Task details
An exact copy is needed of the lines in the entries below from the line with "gobierno de la" up to and including the line with "Techno Park", and of nothing else. Leave the pictures out.

(The data Opens)

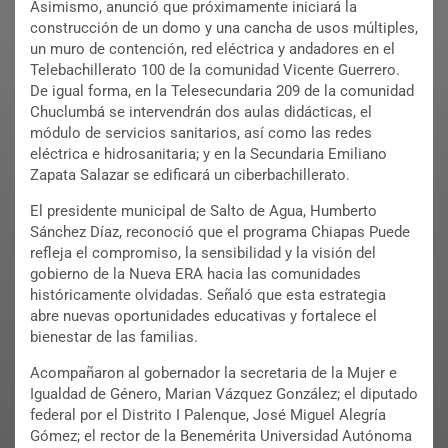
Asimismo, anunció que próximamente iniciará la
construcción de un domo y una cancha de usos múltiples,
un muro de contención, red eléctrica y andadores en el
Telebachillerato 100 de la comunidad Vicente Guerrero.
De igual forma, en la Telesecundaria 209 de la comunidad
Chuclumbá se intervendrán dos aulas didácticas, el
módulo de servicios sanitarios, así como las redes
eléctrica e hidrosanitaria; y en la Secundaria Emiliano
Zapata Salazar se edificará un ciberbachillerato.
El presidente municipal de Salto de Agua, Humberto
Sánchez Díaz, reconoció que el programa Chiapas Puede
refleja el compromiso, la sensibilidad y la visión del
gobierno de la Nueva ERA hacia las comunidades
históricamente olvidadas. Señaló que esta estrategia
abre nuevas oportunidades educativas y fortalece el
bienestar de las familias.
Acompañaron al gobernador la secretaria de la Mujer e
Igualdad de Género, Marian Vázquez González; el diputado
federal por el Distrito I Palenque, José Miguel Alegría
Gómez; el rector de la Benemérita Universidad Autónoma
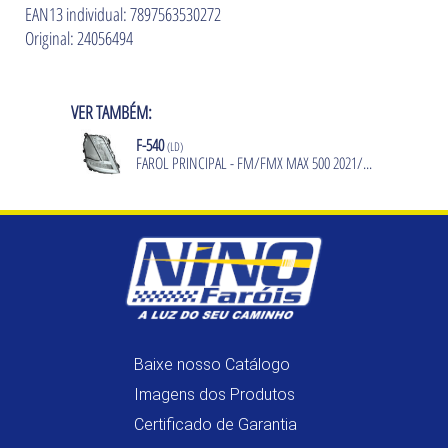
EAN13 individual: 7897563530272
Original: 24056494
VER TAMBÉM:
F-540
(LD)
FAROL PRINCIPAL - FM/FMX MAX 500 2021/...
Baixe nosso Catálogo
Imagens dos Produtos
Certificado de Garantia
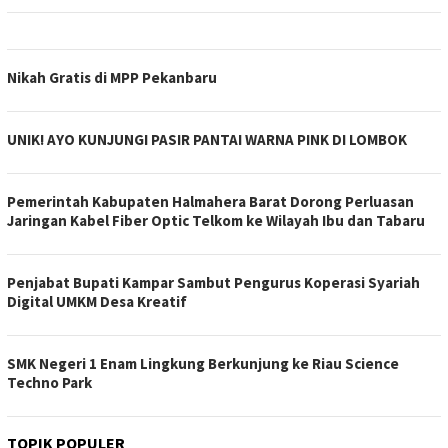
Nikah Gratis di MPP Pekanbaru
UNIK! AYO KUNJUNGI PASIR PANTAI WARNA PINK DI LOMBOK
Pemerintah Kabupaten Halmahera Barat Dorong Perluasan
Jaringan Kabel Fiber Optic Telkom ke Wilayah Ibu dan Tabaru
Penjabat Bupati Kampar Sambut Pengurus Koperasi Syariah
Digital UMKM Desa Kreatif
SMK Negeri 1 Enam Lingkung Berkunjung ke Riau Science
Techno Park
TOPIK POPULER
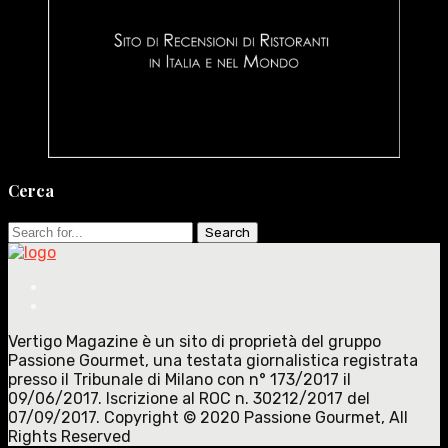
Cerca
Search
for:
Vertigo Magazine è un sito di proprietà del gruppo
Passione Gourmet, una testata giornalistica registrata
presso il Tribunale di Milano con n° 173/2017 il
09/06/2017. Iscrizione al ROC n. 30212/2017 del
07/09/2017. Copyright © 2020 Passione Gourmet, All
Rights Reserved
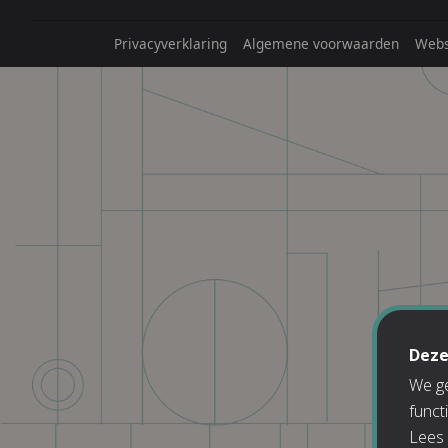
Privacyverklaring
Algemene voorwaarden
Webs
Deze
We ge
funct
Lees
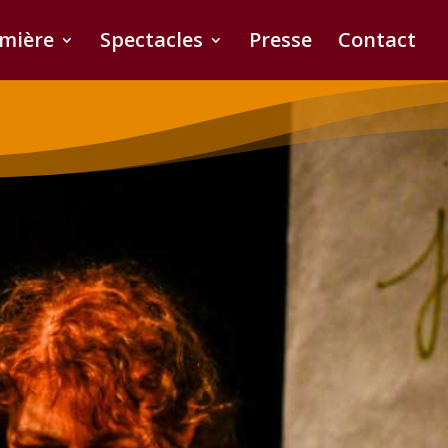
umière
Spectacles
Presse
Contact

(The data Closes)

Your response
gobierno de la Nueva ERA hacia las comunidades
históricamente olvidadas. Señaló que esta estrategia
abre nuevas oportunidades educativas y fortalece el
bienestar de las familias.
Acompañaron al gobernador la secretaria de la Mujer e
Igualdad de Género, Marian Vázquez González; el diputado
federal por el Distrito I Palenque, José Miguel Alegría
Gómez; el rector de la Benemérita Universidad Autónoma
EAN13 individual: 7897563530272
Original: 24056494
VER TAMBÉM:
F-540
(LD)
FAROL PRINCIPAL - FM/FMX MAX 500 2021/...
Baixe nosso Catálogo
Imagens dos Produtos
Certificado de Garantia
Nikah Gratis di MPP Pekanbaru
UNIK! AYO KUNJUNGI PASIR PANTAI WARNA PINK DI LOMBOK
Pemerintah Kabupaten Halmahera Barat Dorong Perluasan
Jaringan Kabel Fiber Optic Telkom ke Wilayah Ibu dan Tabaru
Penjabat Bupati Kampar Sambut Pengurus Koperasi Syariah
Digital UMKM Desa Kreatif
SMK Negeri 1 Enam Lingkung Berkunjung ke Riau Science
Techno Park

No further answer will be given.